Note that the interpretation is straightforward and analogous to that for 
ANCOVA in that statistical significance of the baseline-by-treatment 
interaction term is not needed to infer that treament or intervention displays 
an effect.

I don't know how to interpret the results from the corresponding conditional 
logistic regression printout, except to note, as Kieran McCaul earlier showed, 
that the odds ratios reflect those obtained in separate McNemar tests of the 
two treatment groups.  From the brief numerical study described below, it is 
apparent that, while the p-value from the conditional logistic regression 
approach is affected by a lot of (irrelevant) things, it does not reflect the 
statistical significance of the treatment factor, and therefore this approach 
is unsuitable for this type of study design.
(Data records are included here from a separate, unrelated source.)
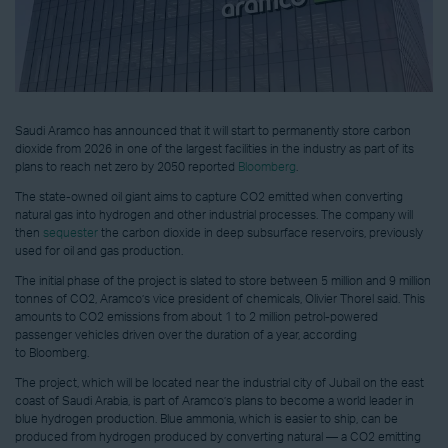
Saudi Aramco has announced that it will start to permanently store carbon
dioxide from 2026 in one of the largest facilities in the industry as part of its
plans to reach net zero by 2050 reported
Bloomberg
.
The state-owned oil giant aims to capture CO2 emitted when converting
natural gas into hydrogen and other industrial processes. The company will
then
sequester
the carbon dioxide in deep subsurface reservoirs, previously
used for oil and gas production.
The initial phase of the project is slated to store between 5 million and 9 million
tonnes of CO2, Aramco’s vice president of chemicals, Olivier Thorel said. This
amounts to CO2 emissions from about 1 to 2 million petrol-powered
passenger vehicles driven over the duration of a year, according
to Bloomberg.
The project, which will be located near the industrial city of Jubail on the east
coast of Saudi Arabia, is part of Aramco’s plans to become a world leader in
blue hydrogen production. Blue ammonia, which is easier to ship, can be
produced from hydrogen produced by converting natural — a CO2 emitting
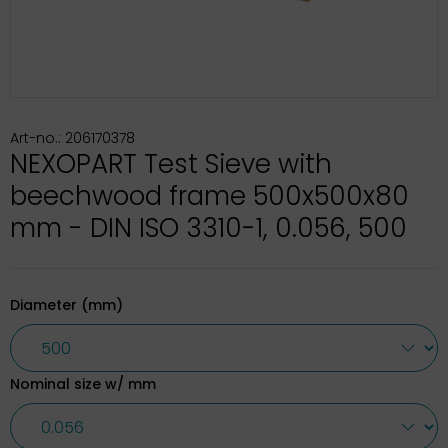
Art-no.: 206170378
NEXOPART Test Sieve with
beechwood frame 500x500x80
mm - DIN ISO 3310-1, 0.056, 500
Diameter (mm)
Nominal size w/ mm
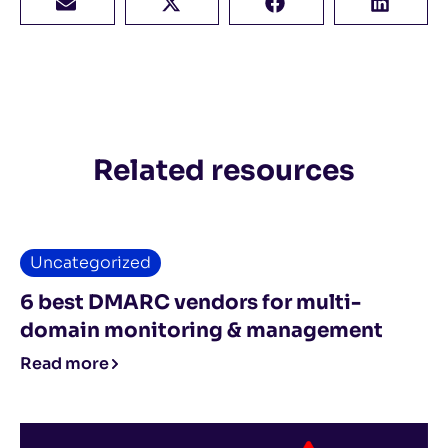
Related resources
Uncategorized
6 best DMARC vendors for multi-
domain monitoring & management
Read more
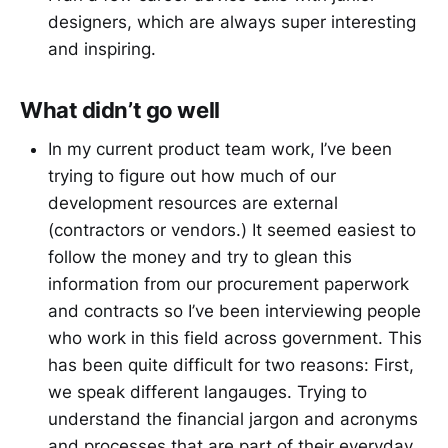
designers, which are always super interesting
and inspiring.
What didn’t go well
In my current product team work, I’ve been
trying to figure out how much of our
development resources are external
(contractors or vendors.) It seemed easiest to
follow the money and try to glean this
information from our procurement paperwork
and contracts so I’ve been interviewing people
who work in this field across government. This
has been quite difficult for two reasons: First,
we speak different langauges. Trying to
understand the financial jargon and acronyms
and processes that are part of their everyday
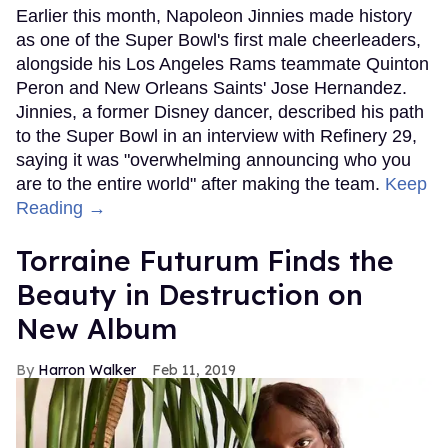
Earlier this month, Napoleon Jinnies made history
as one of the Super Bowl's first male cheerleaders,
alongside his Los Angeles Rams teammate Quinton
Peron and New Orleans Saints' Jose Hernandez.
Jinnies, a former Disney dancer, described his path
to the Super Bowl in an interview with Refinery 29,
saying it was "overwhelming announcing who you
are to the entire world" after making the team.
Keep
Reading →
Torraine Futurum Finds the
Beauty in Destruction on
New Album
Harron Walker
Feb 11, 2019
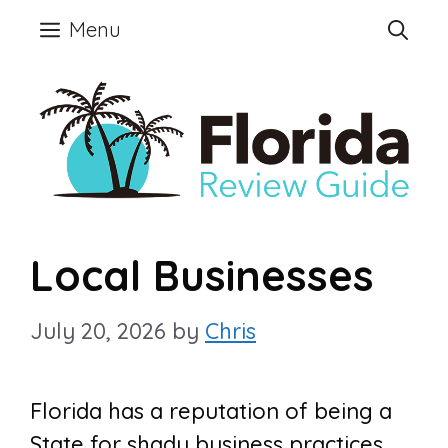
Skip
Menu
to
content
Local Businesses
July 20, 2026
by
Chris
Florida has a reputation of being a
State for shady business practices.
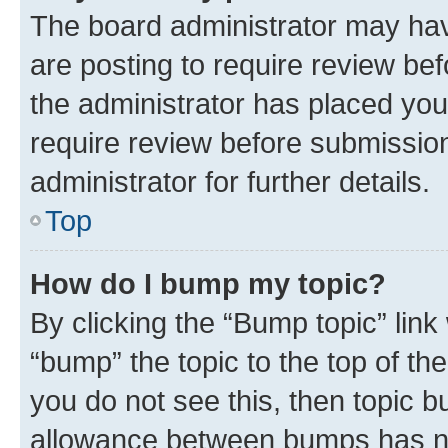
The board administrator may hav
are posting to require review bef
the administrator has placed you
require review before submissio
administrator for further details.
Top
How do I bump my topic?
By clicking the “Bump topic” link
“bump” the topic to the top of th
you do not see this, then topic 
allowance between bumps has not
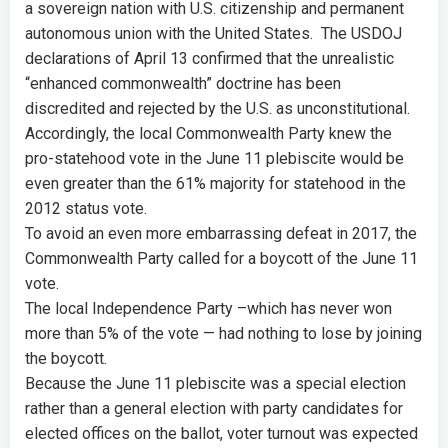
a sovereign nation with U.S. citizenship and permanent
autonomous union with the United States. The USDOJ
declarations of April 13 confirmed that the unrealistic
“enhanced commonwealth” doctrine has been
discredited and rejected by the U.S. as unconstitutional.
Accordingly, the local Commonwealth Party knew the
pro-statehood vote in the June 11 plebiscite would be
even greater than the 61% majority for statehood in the
2012 status vote.
To avoid an even more embarrassing defeat in 2017, the
Commonwealth Party called for a boycott of the June 11
vote.
The local Independence Party –which has never won
more than 5% of the vote — had nothing to lose by joining
the boycott.
Because the June 11 plebiscite was a special election
rather than a general election with party candidates for
elected offices on the ballot, voter turnout was expected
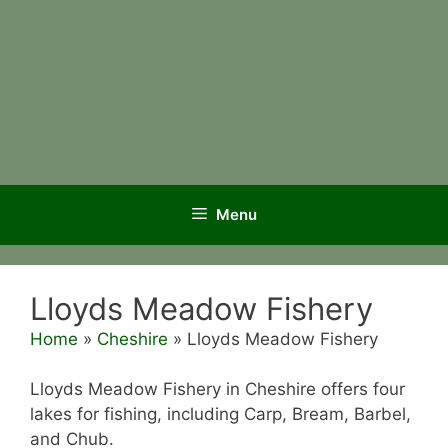
Menu
Lloyds Meadow Fishery
Home
»
Cheshire
»
Lloyds Meadow Fishery
Lloyds Meadow Fishery in Cheshire offers four
lakes for fishing, including Carp, Bream, Barbel,
and Chub.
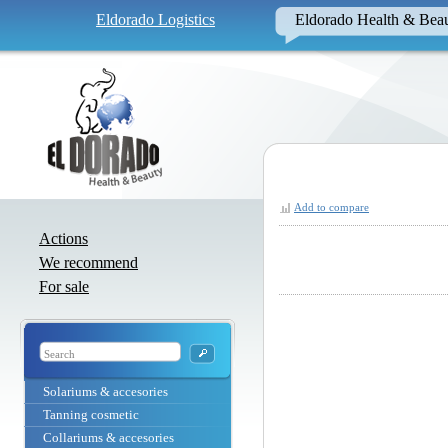
Eldorado Logistics
Eldorado Health & Bea
Add to compare
Actions
We recommend
For sale
Solariums & accesories
Tanning cosmetic
Collariums & accesories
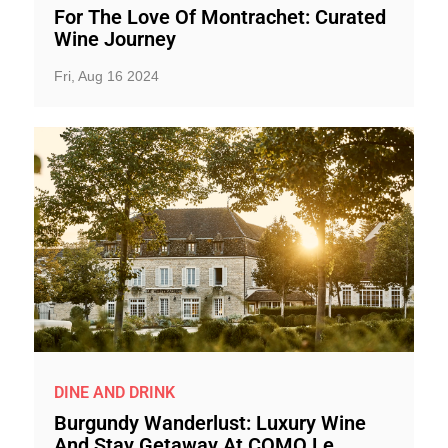
For The Love Of Montrachet: Curated
Wine Journey
Fri, Aug 16 2024
DINE AND DRINK
Burgundy Wanderlust: Luxury Wine
And Stay Getaway At COMO Le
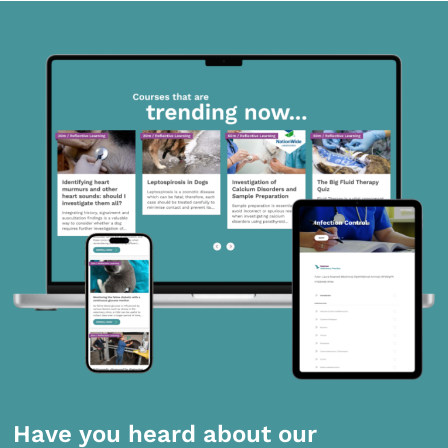
Have you heard about our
In the simulation, all scenarios have equal treatment group sizes, which is the 
expectation in a randomized parallel-group design with a 1:1 treatment 
assigment ratio.  The first three settings (simulations) evaluate the "test 
size" (Type I error rate) of both approaches under a variety of conditions.  
The first setting has unbalanced baseline rates of responses and equal rates of 
changeover due to treatment.  The second setting balances the baseline rates of 
response and maintains the equal rates of changeover.  The third setting 
maintains the balance in both baseline and changeover rates, and just increases 
the changeover rates.  The fourth and fifth settings illustrate the relative 
power of the two approaches.

Setting 1 presents the case with a baseline imbalance:  1/3 positive response 
for control treatment and 2/3 in experimental (intervention) treatment.  There 
is no treatment effect:  25% conversion in each treatment group at each level 
of baseline response.  The Type 1 error rates for the ANCOVA-like multiple 
logistic regression are, as expected, in the 4-5% range.  But that for the 
conditional logistic approach yields a whopping 64% false-positive error rate, 
an order of magnitude greater than the nominal level.  (Detailed results are 
shown below; apologies for the length of the post.)  This reflects that this 
latter approach cannot tease out baseline rates of response from the treatment 
effects.

Setting 2 has balanced baseline rates of response (50% each) on the outcome 
variable, but keeps the same 25% conversion to nonbaseline values in each, 
i.e., again no treatment effect.  Note that this will give an identical 
expected value of the odds ratios for the two McNemar tests; both odds ratios 
have an expected value of one.  The ANCOVA-like multiple regression approach 
again provides proper control over Type I error, with rates again in the 4-5% 
range.  Here, the conditional logistic regression approach is overly 
conservative, with a Type I error rate less than half of the nominal rate.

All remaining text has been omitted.